* **TO DO**: Drop all images and give the records again exactly.

────────────────────

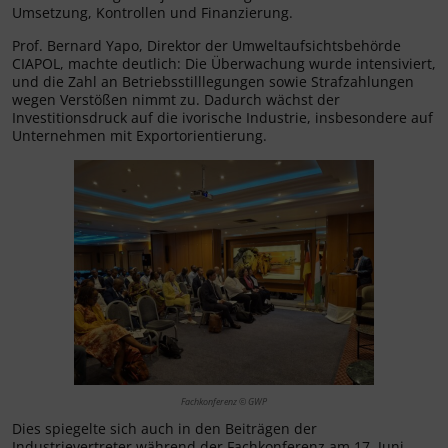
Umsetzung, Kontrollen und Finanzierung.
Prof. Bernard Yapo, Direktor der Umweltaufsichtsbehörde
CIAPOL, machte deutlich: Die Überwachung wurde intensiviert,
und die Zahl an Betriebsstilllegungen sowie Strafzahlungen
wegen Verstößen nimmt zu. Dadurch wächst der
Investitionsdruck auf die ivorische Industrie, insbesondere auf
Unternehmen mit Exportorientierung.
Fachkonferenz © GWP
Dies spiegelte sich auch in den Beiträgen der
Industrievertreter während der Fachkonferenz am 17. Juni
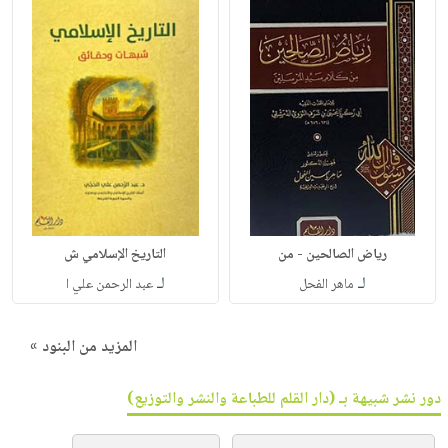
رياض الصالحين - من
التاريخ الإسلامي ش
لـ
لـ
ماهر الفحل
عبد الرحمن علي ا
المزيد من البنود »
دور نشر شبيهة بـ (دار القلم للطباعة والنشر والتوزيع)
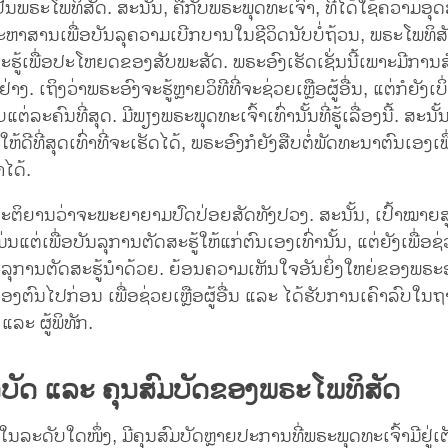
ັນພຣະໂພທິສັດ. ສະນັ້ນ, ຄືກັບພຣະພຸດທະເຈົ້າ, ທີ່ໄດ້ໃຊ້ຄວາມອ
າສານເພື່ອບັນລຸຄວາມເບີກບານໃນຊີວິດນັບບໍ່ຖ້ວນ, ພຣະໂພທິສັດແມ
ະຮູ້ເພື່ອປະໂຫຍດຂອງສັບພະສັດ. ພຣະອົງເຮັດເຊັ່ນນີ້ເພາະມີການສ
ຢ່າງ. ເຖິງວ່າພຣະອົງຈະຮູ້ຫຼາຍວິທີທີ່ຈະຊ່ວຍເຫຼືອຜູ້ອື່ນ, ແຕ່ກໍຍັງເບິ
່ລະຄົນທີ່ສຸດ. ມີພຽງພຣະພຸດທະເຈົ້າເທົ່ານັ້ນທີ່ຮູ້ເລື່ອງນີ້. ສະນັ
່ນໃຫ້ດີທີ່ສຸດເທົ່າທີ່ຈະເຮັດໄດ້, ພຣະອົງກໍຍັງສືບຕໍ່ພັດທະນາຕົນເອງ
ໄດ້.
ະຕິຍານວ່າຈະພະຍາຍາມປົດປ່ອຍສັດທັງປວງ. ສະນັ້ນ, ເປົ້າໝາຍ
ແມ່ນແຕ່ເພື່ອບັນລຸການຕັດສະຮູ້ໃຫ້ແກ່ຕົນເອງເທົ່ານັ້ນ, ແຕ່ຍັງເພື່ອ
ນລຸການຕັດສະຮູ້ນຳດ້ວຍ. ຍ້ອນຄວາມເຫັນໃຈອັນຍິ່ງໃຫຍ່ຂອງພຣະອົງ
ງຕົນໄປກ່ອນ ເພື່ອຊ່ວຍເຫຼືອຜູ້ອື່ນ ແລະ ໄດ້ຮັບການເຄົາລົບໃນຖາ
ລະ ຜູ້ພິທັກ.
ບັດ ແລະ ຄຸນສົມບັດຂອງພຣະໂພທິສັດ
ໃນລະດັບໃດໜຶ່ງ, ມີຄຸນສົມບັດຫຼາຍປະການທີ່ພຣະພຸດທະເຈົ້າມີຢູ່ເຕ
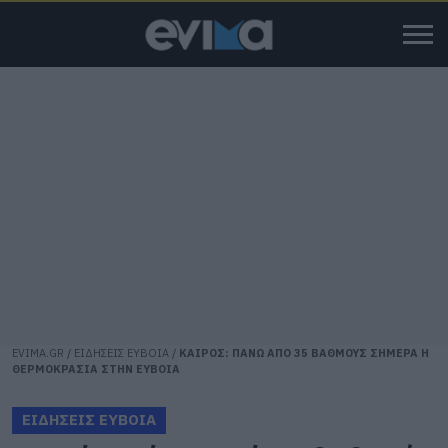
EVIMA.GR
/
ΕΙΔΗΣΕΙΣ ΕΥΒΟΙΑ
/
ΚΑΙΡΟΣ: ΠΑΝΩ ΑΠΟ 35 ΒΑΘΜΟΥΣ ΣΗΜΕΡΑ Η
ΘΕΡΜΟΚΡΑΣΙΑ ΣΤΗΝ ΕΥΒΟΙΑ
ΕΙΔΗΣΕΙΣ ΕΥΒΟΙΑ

────────────────────

* **ANSWER SPACE**:
Umsetzung, Kontrollen und Finanzierung.
Prof. Bernard Yapo, Direktor der Umweltaufsichtsbehörde
CIAPOL, machte deutlich: Die Überwachung wurde intensiviert,
und die Zahl an Betriebsstilllegungen sowie Strafzahlungen
wegen Verstößen nimmt zu. Dadurch wächst der
Investitionsdruck auf die ivorische Industrie, insbesondere auf
Unternehmen mit Exportorientierung.
Fachkonferenz © GWP
Dies spiegelte sich auch in den Beiträgen der
Industrievertreter während der Fachkonferenz am 17. Juni
رياض الصالحين - من
التاريخ الإسلامي ش
لـ
لـ
ماهر الفحل
عبد الرحمن علي ا
المزيد من البنود »
دور نشر شبيهة بـ (دار القلم للطباعة والنشر والتوزيع)
ັນພຣະໂພທິສັດ. ສະນັ້ນ, ຄືກັບພຣະພຸດທະເຈົ້າ, ທີ່ໄດ້ໃຊ້ຄວາມອ
າສານເພື່ອບັນລຸຄວາມເບີກບານໃນຊີວິດນັບບໍ່ຖ້ວນ, ພຣະໂພທິສັດແມ
ະຮູ້ເພື່ອປະໂຫຍດຂອງສັບພະສັດ. ພຣະອົງເຮັດເຊັ່ນນີ້ເພາະມີການສ
ຢ່າງ. ເຖິງວ່າພຣະອົງຈະຮູ້ຫຼາຍວິທີທີ່ຈະຊ່ວຍເຫຼືອຜູ້ອື່ນ, ແຕ່ກໍຍັງເບິ
່ລະຄົນທີ່ສຸດ. ມີພຽງພຣະພຸດທະເຈົ້າເທົ່ານັ້ນທີ່ຮູ້ເລື່ອງນີ້. ສະນັ
່ນໃຫ້ດີທີ່ສຸດເທົ່າທີ່ຈະເຮັດໄດ້, ພຣະອົງກໍຍັງສືບຕໍ່ພັດທະນາຕົນເອງ
ໄດ້.
ະຕິຍານວ່າຈະພະຍາຍາມປົດປ່ອຍສັດທັງປວງ. ສະນັ້ນ, ເປົ້າໝາຍ
ແມ່ນແຕ່ເພື່ອບັນລຸການຕັດສະຮູ້ໃຫ້ແກ່ຕົນເອງເທົ່ານັ້ນ, ແຕ່ຍັງເພື່ອ
ນລຸການຕັດສະຮູ້ນຳດ້ວຍ. ຍ້ອນຄວາມເຫັນໃຈອັນຍິ່ງໃຫຍ່ຂອງພຣະອົງ
ງຕົນໄປກ່ອນ ເພື່ອຊ່ວຍເຫຼືອຜູ້ອື່ນ ແລະ ໄດ້ຮັບການເຄົາລົບໃນຖາ
ລະ ຜູ້ພິທັກ.
ບັດ ແລະ ຄຸນສົມບັດຂອງພຣະໂພທິສັດ
ໃນລະດັບໃດໜຶ່ງ, ມີຄຸນສົມບັດຫຼາຍປະການທີ່ພຣະພຸດທະເຈົ້າມີຢູ່ເຕ
EVIMA.GR
/
ΕΙΔΗΣΕΙΣ ΕΥΒΟΙΑ
/
ΚΑΙΡΟΣ: ΠΑΝΩ ΑΠΟ 35 ΒΑΘΜΟΥΣ ΣΗΜΕΡΑ Η
ΘΕΡΜΟΚΡΑΣΙΑ ΣΤΗΝ ΕΥΒΟΙΑ
ΕΙΔΗΣΕΙΣ ΕΥΒΟΙΑ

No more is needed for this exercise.